Lagrimales trabajando, humedad en los ojos, emoción a flor de piel. ¡Abortar!
¡Abortar!
Pero no pudo
abortar. Se emocionó. Nada le indicaba que aquella frase, dicha con soltura,
pero con vestigio de timidez, encerrara otra intensión que la de manifestar un
pensamiento añejo, encarcelado. Aquella oración le sonó al grito de libertad
del alma, y se sintió honrada. Por ahí no era un tipo que se la quería llevar a
la cama y nada más, por ahí Nicolás tenía planes más profundos que una simple
sesión de sexo y después volar como polilla saciada. ¿O tan bajo podía caer un
hombre para decirle a una mujer de tan castigado aspecto que era bella? No
recordaba a su ex compañero como un cínico, ni por error.
Nicolás se puso
del lado rengo de Elena, y se ofreció como muleta. Ella aceptó, junto al
pañuelo de papel que él le extendió para que se limpiara el maquillaje corrido.
El contacto de aquella mano sobre la cintura le provocó una linda sensación,
nada erótica, sino más hermosa aún: sintió que era correcto que él la agarrase
por aquella zona geográfica de su cuerpo.
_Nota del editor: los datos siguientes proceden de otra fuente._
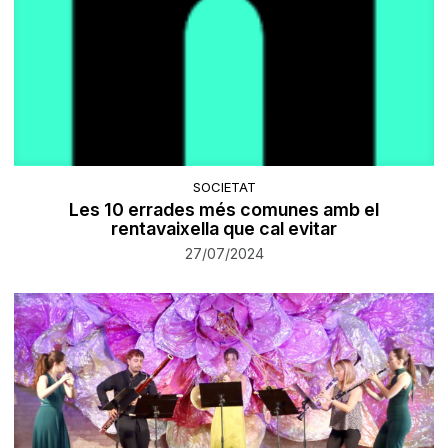
SOCIETAT
Les 10 errades més comunes amb el
rentavaixella que cal evitar
27/07/2024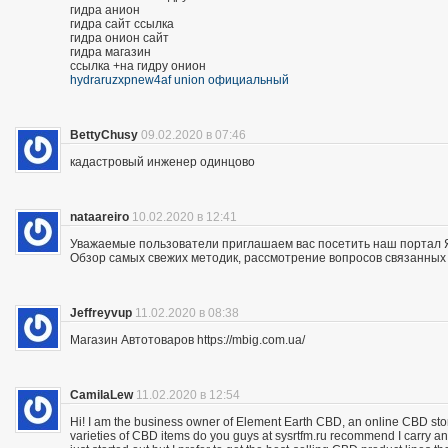
гидра анион
гидра сайт ссылка
гидра онион сайт
гидра магазин
ссылка +на гидру онион
hydraruzxpnew4af union официальный
BettyChusy
09.02.2020 в 07:46
кадастровый инженер одинцово
nataareiro
10.02.2020 в 12:41
Уважаемые пользователи приглашаем вас посетить наш портал 
Обзор самых свежих методик, рассмотрение вопросов связанных 
Jeffreyvup
11.02.2020 в 08:38
Магазин Автотоваров https://mbig.com.ua/
CamilaLew
11.02.2020 в 12:54
Hi! I am the business owner of Element Earth CBD, an online CBD store
varieties of CBD items do you guys at sysrtfm.ru recommend I carry an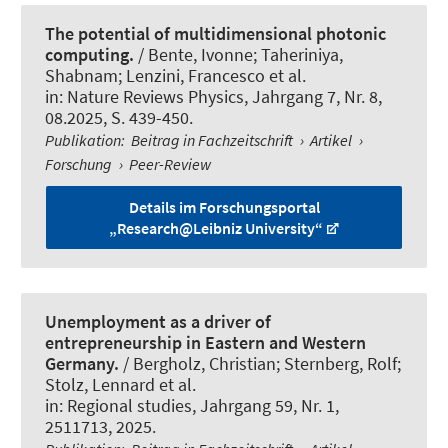
The potential of multidimensional photonic
computing.
/ Bente, Ivonne; Taheriniya,
Shabnam; Lenzini, Francesco et al.
in:
Nature Reviews Physics
, Jahrgang 7, Nr. 8,
08.2025, S. 439-450.
Publikation
:
Beitrag in Fachzeitschrift
›
Artikel
›
Forschung
›
Peer-Review
Details im Forschungsportal
„Research@Leibniz University“
Unemployment as a driver of
entrepreneurship in Eastern and Western
Germany.
/ Bergholz, Christian; Sternberg, Rolf;
Stolz, Lennard et al.
in:
Regional studies
, Jahrgang 59, Nr. 1,
2511713, 2025.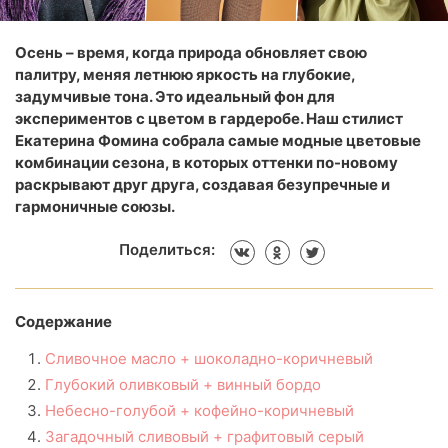
Осень – время, когда природа обновляет свою
палитру, меняя летнюю яркость на глубокие,
задумчивые тона. Это идеальный фон для
экспериментов с цветом в гардеробе. Наш стилист
Екатерина Фомина собрала самые модные цветовые
комбинации сезона, в которых оттенки по-новому
раскрывают друг друга, создавая безупречные и
гармоничные союзы.
Поделиться:
Содержание
Сливочное масло + шоколадно-коричневый
Глубокий оливковый + винный бордо
Небесно-голубой + кофейно-коричневый
Загадочный сливовый + графитовый серый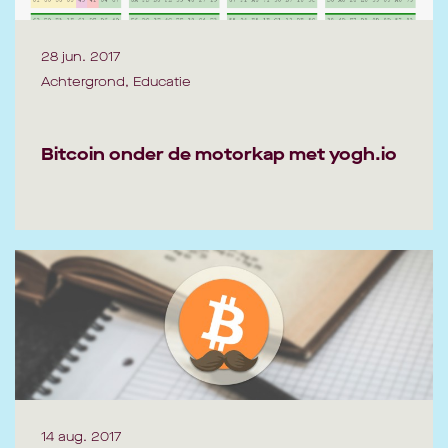
28 jun. 2017
Achtergrond, Educatie
Bitcoin onder de motorkap met yogh.io
14 aug. 2017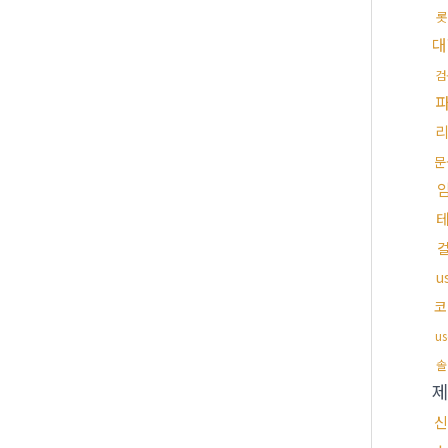
롯
대
검
문
u
코
u
솔
신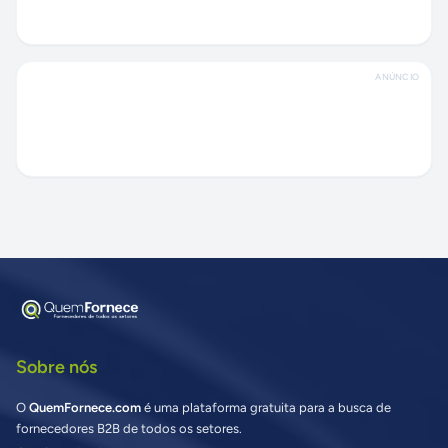
ANÚNCIO
Sobre nós
O
QuemFornece.com
é uma plataforma gratuita para a busca de
fornecedores B2B de todos os setores.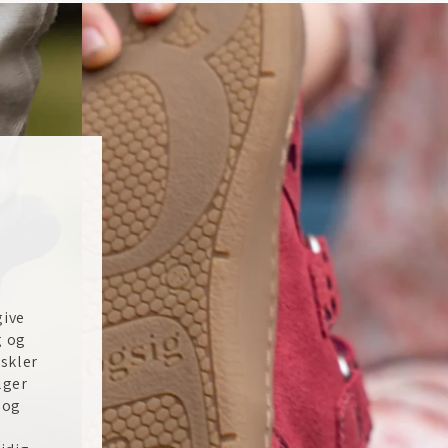
give
g og
skler
lger
 og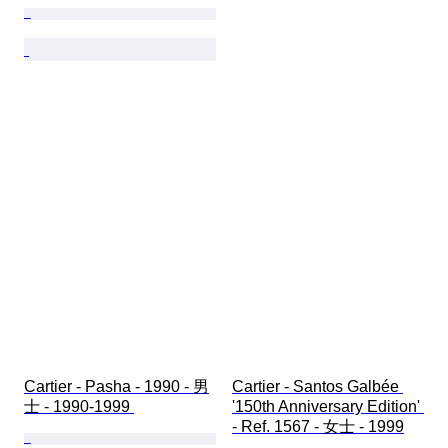
Cartier - Pasha - 1990 - 男
Cartier - Santos Galbée 
士 - 1990-1999 
'150th Anniversary Edition' 
- Ref. 1567 - 女士 - 1999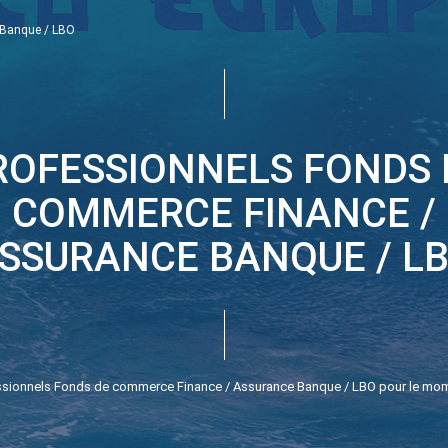
Banque / LBO
ROFESSIONNELS FONDS 
COMMERCE FINANCE /
SSURANCE BANQUE / L
ssionnels Fonds de commerce Finance / Assurance Banque / LBO pour le moment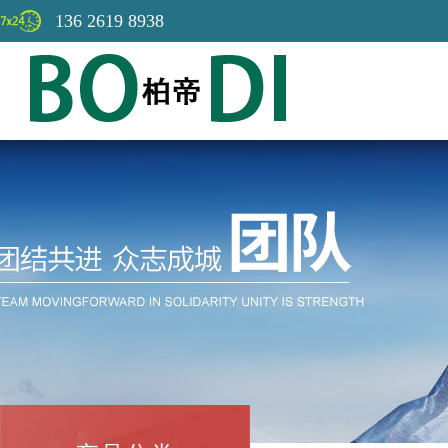
136 2619 8938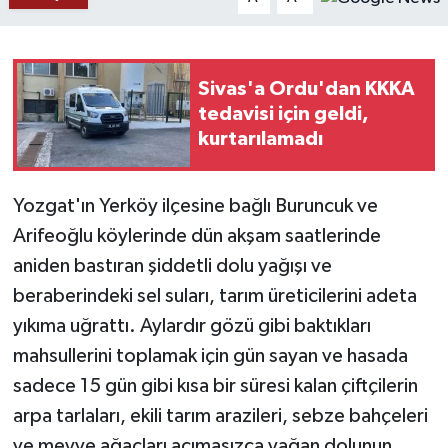
YAŞAM
Sivas'a Ordu'dan KKKA
tedavisi için geldi,
kurtarılamadı
Yozgat'ın Yerköy ilçesine bağlı Buruncuk ve
Arifeoğlu köylerinde dün akşam saatlerinde
aniden bastıran şiddetli dolu yağışı ve
beraberindeki sel suları, tarım üreticilerini adeta
yıkıma uğrattı. Aylardır gözü gibi baktıkları
mahsullerini toplamak için gün sayan ve hasada
sadece 15 gün gibi kısa bir süresi kalan çiftçilerin
arpa tarlaları, ekili tarım arazileri, sebze bahçeleri
ve meyve ağaçları acımasızca yağan dolunun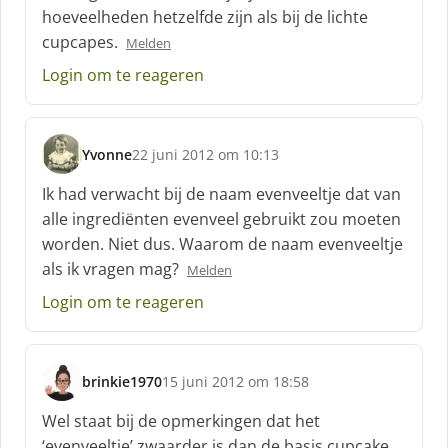
hoeveelheden hetzelfde zijn als bij de lichte
e
f
cupcapes.
Melden
:
Login om te reageren
Yvonne
22 juni 2012 om 10:13
s
c
Ik had verwacht bij de naam evenveeltje dat van
h
alle ingrediënten evenveel gebruikt zou moeten
r
worden. Niet dus. Waarom de naam evenveeltje
e
als ik vragen mag?
e
Melden
f
Login om te reageren
:
brinkie1970
15 juni 2012 om 18:58
s
c
Wel staat bij de opmerkingen dat het
h
‘evenveeltje’ zwaarder is dan de basis cupcake.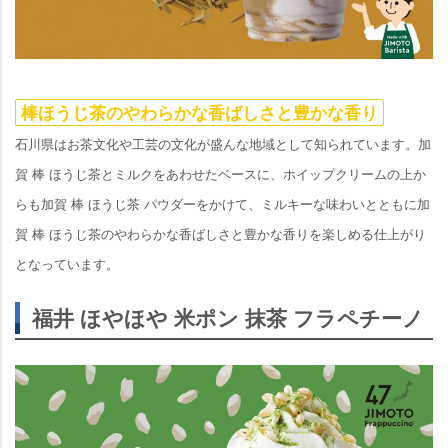
棒ほうじ茶のやわらかな香ばしさと豊かな香り
石川県はお茶文化や工芸の文化が盛んな地域として知られています。加
賀 棒 ほうじ茶とミルクをあわせたベースに、ホイップクリームの上か
らも加賀 棒 ほうじ茶 パウダーをかけて、ミルキーな味わいとともに加
賀 棒 ほうじ茶のやわらかな香ばしさと豊かな香りを楽しめる仕上がり
となっています。
福井 ほやほや 米ポン 抹茶 フラペチーノ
Apoyó el peso de su cuerpo
desequilibrado en él, y los dos se adentraron al bar.
Ya no le importó
la mirada curiosa de cuanta persona cruzaron. Ni siquiera reparó en el tono
petulante de la mesera, mucho más joven y presentable que ella en aquel
momento.
“Lo que sí,
Elenita, me vas a tener que contar contra cuantos soldados persas te
enfrentaste hasta llegar hasta acá.” Dijo él, desviando la mirada de inmediato,
con el temor a haber arruinado la cita por aquel chiste insulso. Sin embargo,
ella sonrío, y a eso le siguió una risa que fue subiendo de volumen.
Los nervios de
él se calmaron.
Ella giró la
cabeza, un poco avergonzada, y se descubrió coqueta pese a todo.
La cita comenzó,
contrario a todo el trayecto de ida, con el pie derecho y paso firme.